February 28, 2015

Beginning deep learning with 500 lines of Julia (20150228)

Click here for a newer version (Knet7) of this tutorial. The code used in this version (KUnet) has been deprecated.

There are a number of deep learning packages out there. However most sacrifice readability for efficiency. This has two disadvantages: (1) It is difficult for a beginner student to understand what the code is doing, which is a shame because sometimes the code can be a lot simpler than the underlying math. (2) Every other day new ideas come out for optimization, regularization, etc. If the package used already has the trick implemented, great. But if not, it is difficult for a researcher to test the new idea using impenetrable code with a steep learning curve. So I started writing KUnet.jl which currently implements backprop with basic units like relu, standard loss functions like softmax, dropout for generalization, L1-L2 regularization, and optimization using SGD, momentum, ADAGRAD, Nesterov's accelerated gradient etc. in less than 500 lines of Julia code. Its speed is competitive with the fastest GPU packages (here is a benchmark). For installation and usage information, please refer to the GitHub repo. The remainder of this post will present (a slightly cleaned up version of) the code as a beginner's neural network tutorial (modeled after Honnibal's excellent parsing example).


Layers and nets
The layer function
Loss functions
Backpropagation Training
Activation functions
Preprocessing functions
Why Julia?
Future work

Layers and nets

A feed forward neural network consists of layers.
typealias Net Array{Layer,1}
Each layer represents a function which takes an input vector (or a matrix whose columns are input vectors) x, and outputs another vector (or matrix) y. The layer function is determined by a weight matrix w, and optionally a bias vector b, a preprocessing function fx (e.g. dropout), and an activation function f (e.g. sigmoid or relu).
type Layer w; b; f; fx; ... end

The layer function (forw)

Given its parameters and functions, here is how a layer computes its output from its input:
function forw(l::Layer, x)
    l.x = l.fx(l, x)   # preprocess the input
    l.y = l.w * l.x    # multiply with weight matrix
    l.y = l.y .+ l.b   # add the bias vector (to every column)
    l.y = l.f(l,l.y)   # apply the activation fn to the output
I hope that the code is self-explanatory. A couple of things to note: the layer has fields l.x, l.y to remember its last input and output, these will come in handy when calculating gradients. The ".+" operation is the "broadcasting" version of "+", which means if l.y is a matrix, then the vector l.b will be added to each of its columns. Finally Julia automatically returns the value of the last expression in a function, so there is no need for an explicit return statement. The version in the actual source, net.jl, is a bit uglier because (1) it tries to make each operation (except multiplying with the weight matrix) optional, and (2) it uses macros from InplaceOps.jl to avoid allocating matrices for each operation (which hopefully will become unnecessary once Julia decides on a standard syntax for in-place operations).

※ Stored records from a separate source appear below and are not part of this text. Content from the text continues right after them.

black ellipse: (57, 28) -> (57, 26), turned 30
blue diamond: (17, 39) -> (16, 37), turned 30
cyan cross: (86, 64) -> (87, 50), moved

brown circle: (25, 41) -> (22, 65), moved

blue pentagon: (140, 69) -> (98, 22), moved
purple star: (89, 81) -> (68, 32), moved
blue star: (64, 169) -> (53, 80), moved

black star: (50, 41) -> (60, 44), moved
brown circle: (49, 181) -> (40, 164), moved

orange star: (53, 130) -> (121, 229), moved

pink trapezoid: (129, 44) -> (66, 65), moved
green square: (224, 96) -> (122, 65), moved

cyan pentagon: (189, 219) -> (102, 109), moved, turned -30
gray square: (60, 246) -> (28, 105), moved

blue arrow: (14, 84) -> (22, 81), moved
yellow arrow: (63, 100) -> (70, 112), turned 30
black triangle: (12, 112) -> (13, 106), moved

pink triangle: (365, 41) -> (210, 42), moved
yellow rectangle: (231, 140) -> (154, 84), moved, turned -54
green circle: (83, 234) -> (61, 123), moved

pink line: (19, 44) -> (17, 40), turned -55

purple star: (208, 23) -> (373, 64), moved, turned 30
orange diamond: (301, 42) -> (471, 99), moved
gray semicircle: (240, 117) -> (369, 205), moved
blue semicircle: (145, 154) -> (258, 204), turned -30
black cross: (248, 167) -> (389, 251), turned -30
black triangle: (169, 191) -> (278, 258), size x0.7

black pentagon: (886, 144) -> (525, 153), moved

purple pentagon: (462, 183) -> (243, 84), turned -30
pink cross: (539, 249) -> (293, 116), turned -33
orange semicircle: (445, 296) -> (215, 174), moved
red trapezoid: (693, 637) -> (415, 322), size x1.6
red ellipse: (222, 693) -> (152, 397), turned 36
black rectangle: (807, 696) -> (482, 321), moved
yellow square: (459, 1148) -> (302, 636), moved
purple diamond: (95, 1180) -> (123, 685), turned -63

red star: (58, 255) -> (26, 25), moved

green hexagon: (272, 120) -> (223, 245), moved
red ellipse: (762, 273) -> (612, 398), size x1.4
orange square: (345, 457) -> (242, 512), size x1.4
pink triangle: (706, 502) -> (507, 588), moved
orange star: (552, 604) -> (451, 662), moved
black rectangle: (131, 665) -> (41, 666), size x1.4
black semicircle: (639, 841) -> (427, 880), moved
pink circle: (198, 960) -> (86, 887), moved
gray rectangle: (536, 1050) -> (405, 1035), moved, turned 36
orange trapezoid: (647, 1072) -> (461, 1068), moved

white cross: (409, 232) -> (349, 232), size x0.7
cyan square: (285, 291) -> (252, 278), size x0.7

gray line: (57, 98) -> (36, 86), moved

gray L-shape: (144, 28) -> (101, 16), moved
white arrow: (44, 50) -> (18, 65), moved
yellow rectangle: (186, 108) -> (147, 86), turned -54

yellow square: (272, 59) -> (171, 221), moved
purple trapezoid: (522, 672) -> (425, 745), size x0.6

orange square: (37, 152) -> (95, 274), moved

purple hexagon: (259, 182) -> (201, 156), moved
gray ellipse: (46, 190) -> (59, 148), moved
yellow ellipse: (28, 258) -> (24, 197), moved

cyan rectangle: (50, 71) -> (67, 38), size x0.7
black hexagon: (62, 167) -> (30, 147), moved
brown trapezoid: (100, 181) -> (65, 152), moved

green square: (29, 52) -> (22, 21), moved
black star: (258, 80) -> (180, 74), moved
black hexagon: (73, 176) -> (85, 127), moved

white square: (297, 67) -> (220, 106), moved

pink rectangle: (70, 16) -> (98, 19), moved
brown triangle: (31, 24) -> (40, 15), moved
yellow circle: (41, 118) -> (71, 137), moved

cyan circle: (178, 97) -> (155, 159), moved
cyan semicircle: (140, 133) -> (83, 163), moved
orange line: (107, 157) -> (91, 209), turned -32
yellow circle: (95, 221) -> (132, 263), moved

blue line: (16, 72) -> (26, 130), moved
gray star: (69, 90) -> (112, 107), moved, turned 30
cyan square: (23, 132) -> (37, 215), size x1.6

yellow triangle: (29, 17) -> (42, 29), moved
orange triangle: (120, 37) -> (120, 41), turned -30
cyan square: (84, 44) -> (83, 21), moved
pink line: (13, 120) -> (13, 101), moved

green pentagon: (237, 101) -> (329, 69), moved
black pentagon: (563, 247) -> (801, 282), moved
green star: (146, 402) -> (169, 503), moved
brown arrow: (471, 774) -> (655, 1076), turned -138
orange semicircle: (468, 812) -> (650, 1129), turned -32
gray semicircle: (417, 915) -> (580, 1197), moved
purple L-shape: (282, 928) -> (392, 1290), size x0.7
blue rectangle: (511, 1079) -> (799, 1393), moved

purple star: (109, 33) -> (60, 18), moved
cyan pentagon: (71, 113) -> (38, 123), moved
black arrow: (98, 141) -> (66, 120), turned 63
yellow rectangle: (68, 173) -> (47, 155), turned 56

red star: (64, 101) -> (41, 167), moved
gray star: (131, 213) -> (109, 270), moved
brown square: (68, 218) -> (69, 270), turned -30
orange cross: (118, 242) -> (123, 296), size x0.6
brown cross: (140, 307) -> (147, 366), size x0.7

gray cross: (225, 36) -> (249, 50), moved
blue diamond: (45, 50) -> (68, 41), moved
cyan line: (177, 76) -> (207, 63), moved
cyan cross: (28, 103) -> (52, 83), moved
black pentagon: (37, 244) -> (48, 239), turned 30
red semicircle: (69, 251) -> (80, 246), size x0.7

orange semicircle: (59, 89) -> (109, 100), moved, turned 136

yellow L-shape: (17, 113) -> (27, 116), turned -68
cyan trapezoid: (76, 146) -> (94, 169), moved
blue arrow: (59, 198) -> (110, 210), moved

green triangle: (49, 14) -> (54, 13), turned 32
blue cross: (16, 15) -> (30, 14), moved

Once we have forw for a single layer, calculating a prediction for the whole network is literally a one-liner:
forw(n::Net, x)=(for l=n x=forw(l,x) end; x)
This is the compact function definition syntax of Julia. There is no need to give this function a different name, Julia can distinguish it from forw(l::Layer,x) using the type of the first argument. I find myself thinking of silly names for related functions a lot less in Julia. The loop "for l=n" sets the variable l to each layer of the network n in turn, and we keep feeding the output of one layer as input to the next layer. The output of the final layer is returned. The source code also provides a "predict" function which is just a wrapper around "forw(n::Net,x)", its only difference is to chop up the input into minibatches and feed them to forw one batch at a time, mainly to allow the limited GPU memory to process large datasets.

Loss functions

In order to train the network, we need a loss function. A loss function takes y, the network output, and dy, the desired output, and returns a loss value which we try to minimize during training. In addition, it calculates the gradient of the loss with respect to y, which tells us how small changes in the network output will effect the loss. As an example, here is the implementation of softmaxloss (albeit a bit low level) in func.jl:
function softmaxloss(y, dy)
    yrows,ycols = size(y)
    loss = zero(eltype(y))
    prob = similar(y, yrows)
    for j=1:ycols
        ymax = y[1,j]
        for i=2:yrows y[i,j] > ymax && (ymax = y[i,j]) end
        psum = zero(ymax)
        for i=1:yrows
            yij = y[i,j] - ymax
            prob[i] = exp(yij)
            psum += prob[i]
            dy[i,j] == 1 && (loss += yij)
        loss -= log(psum)
        for i=1:yrows
            prob[i] /= psum
            dy[i,j] = (prob[i] - dy[i,j]) / ycols
    return loss
By convention KUnet does not use an activation function in the last layer, so y is just the linear output of the last layer (prediction only cares about the max y). Softmax treats these y values as unnormalized log-probabilities, and all but the last few lines of the code is for normalizing them in a numerically stable manner. In fact only this single line calculates the gradient: dy[i,j] = (prob[i] - dy[i,j]) / ycols. We should note a couple of important design decisions here: (1) y and dy should have the same dimensionality, so use one-of-k encoding for desired classification outputs. (2) The loss function overwrites dy with the gradient of the loss with respect to y.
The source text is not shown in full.